Анна подошла к указанной двери и тихо постучала. Никто не ответил. Постучала громче, но за дверью по-прежнему было тихо.

Галочка не слышала звонка, не слышала стука в дверь. Вернувшись с работы, она, как стало обычным после смерти Алексея, в пальто и ботах ничком валилась на кровать и лежала, как лежат камни на дне колодца: окружающий мир был темным, холодным, пустым.

Но вот раздался стук в дверь. Кто бы это мог быть? Сколько раз раньше ее охватывала несбыточная мечта: вот так же, как сейчас, раздастся стук в дверь, и в комнату войдет Алексей. Но стук не раздался. Алексей не пришел и не придет никогда…

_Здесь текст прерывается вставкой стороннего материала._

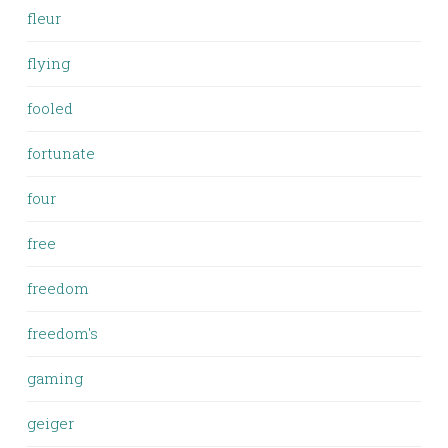
fleur
flying
fooled
fortunate
four
free
freedom
freedom's
gaming
geiger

Виктория Александровна видела, как смущена маленькая худенькая женщина в черном платье и черном платке, на стук которой не откликалась Галочка.

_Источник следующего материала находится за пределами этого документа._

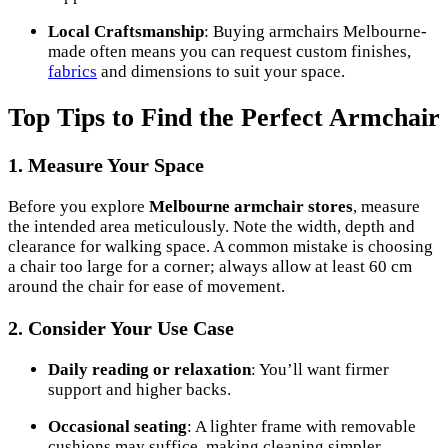
Local Craftsmanship
: Buying armchairs Melbourne-
made often means you can request custom finishes,
fabrics
and dimensions to suit your space.
Top Tips to Find the Perfect Armchair
1. Measure Your Space
Before you explore
Melbourne armchair stores
, measure
the intended area meticulously. Note the width, depth and
clearance for walking space. A common mistake is choosing
a chair too large for a corner; always allow at least 60 cm
around the chair for ease of movement.
2. Consider Your Use Case
Daily reading or relaxation
: You’ll want firmer
support and higher backs.
Occasional seating
: A lighter frame with removable
cushions may suffice, making cleaning simpler.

— Она дома. Может быть, спит. Дверь открыта, вы входите, — говорила она.

Анна постучала еще раз и, не получив ответа, открыла дверь. Сумрачная тесная каморка. Стол. Узкая больничная железная кровать, и на ней кто-то лежит ничком.

Анна в нерешительности остановилась. Неужели на сером помятом одеяле и тощей скомканной подушке спит женщина, вставшая между нею и мужем?

— Галина Сергеевна!

Женщина в пальто приподнялась: желтое измученное лицо, растрепанные, сбившиеся волосы, черные потухшие глаза.

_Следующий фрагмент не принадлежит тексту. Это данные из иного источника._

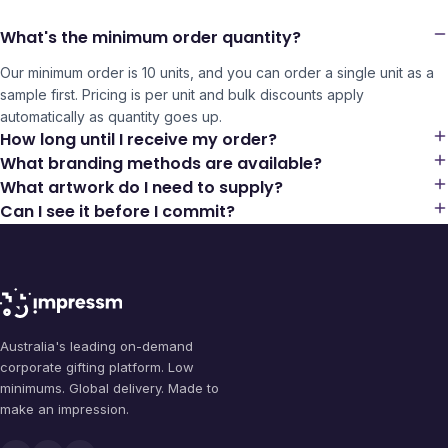
What's the minimum order quantity?
Our minimum order is 10 units, and you can order a single unit as a
sample first. Pricing is per unit and bulk discounts apply
automatically as quantity goes up.
How long until I receive my order?
What branding methods are available?
What artwork do I need to supply?
Can I see it before I commit?
Australia's leading on-demand
corporate gifting platform. Low
minimums. Global delivery. Made to
make an impression.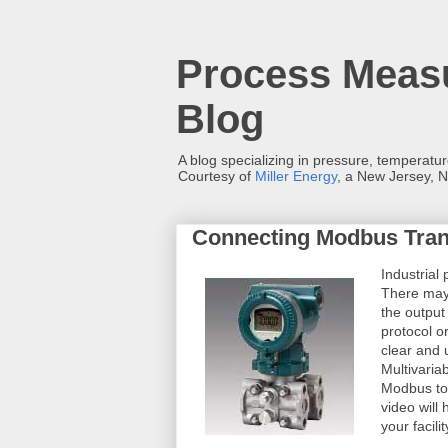
Process Measu
Blog
A blog specializing in pressure, temperatu
Courtesy of
Miller Energy
, a New Jersey, N
Connecting Modbus Tran
Industrial
There may
the output 
protocol o
clear and 
Multivaria
Modbus to
video will
your facilit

Галочка не сразу узнала жену Алексея. Немыслимым, невозможным был ее приход. Но, всмотревшись в лицо гостьи, поняла: она. Почти с ужасом смотрела на Верховцеву. Сколько раз с ненавистью и завистью думала об этой женщине. Далекая и чужая, владела она ее счастьем. И вот эта женщина стоит перед ней, в ее комнате, пытливо смотрит на нее.

«Что… что вам нужно от меня?» — хотела крикнуть Галочка, но только замотала головой, упала на кровать и забилась в беззвучных рыданиях.

Анна села рядом, не зная, что сделать, что сказать. Какие чувства боролись в ее душе? Ревность? Злоба? Жалость? Она и сама не знала. Провела рукой по сбившимся волосам девушки.

— Он любил вас до самой… — не хватило выдержки и голоса.

Галина притихла. Лицо было таким же желтым, волосы еще больше растрепались, только глаза стали мокрыми и жалкими.

На дворе совсем стемнело — за крышами соседних домов зачах закат.

Раза два Виктория Александровна подходила к двери и легонько стучала. Ее беспокоила странная тишина в комнате Галочки. Но никто не откликался: ни хозяйка, ни гостья.

Наконец Виктория Александровна не выдержала и приоткрыла дверь. Огня в комнате не было. На кровати неясно темнели два силуэта. Две женщины сидели рядом и молчали.

Виктория Александровна тихо притворила дверь.